[Data entries]
- - -
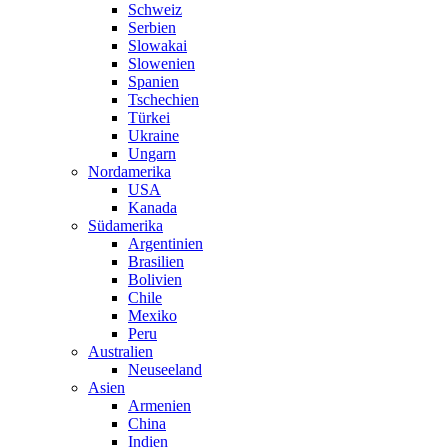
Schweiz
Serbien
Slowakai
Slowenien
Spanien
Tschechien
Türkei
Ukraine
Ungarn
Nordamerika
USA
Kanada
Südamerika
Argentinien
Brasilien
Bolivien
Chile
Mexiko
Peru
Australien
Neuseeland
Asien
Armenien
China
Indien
- - -
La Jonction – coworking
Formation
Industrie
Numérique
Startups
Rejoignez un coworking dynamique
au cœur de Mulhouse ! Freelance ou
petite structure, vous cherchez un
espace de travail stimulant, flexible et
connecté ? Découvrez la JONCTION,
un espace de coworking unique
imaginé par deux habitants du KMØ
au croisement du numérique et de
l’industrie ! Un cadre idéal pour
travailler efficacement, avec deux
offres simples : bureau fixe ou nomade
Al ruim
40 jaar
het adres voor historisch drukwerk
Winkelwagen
- - -
### PROBLEM REQUIREMENTS
How many lines of the records contain "coworking"? Answer with the number only.

### RESPONSE AREA
3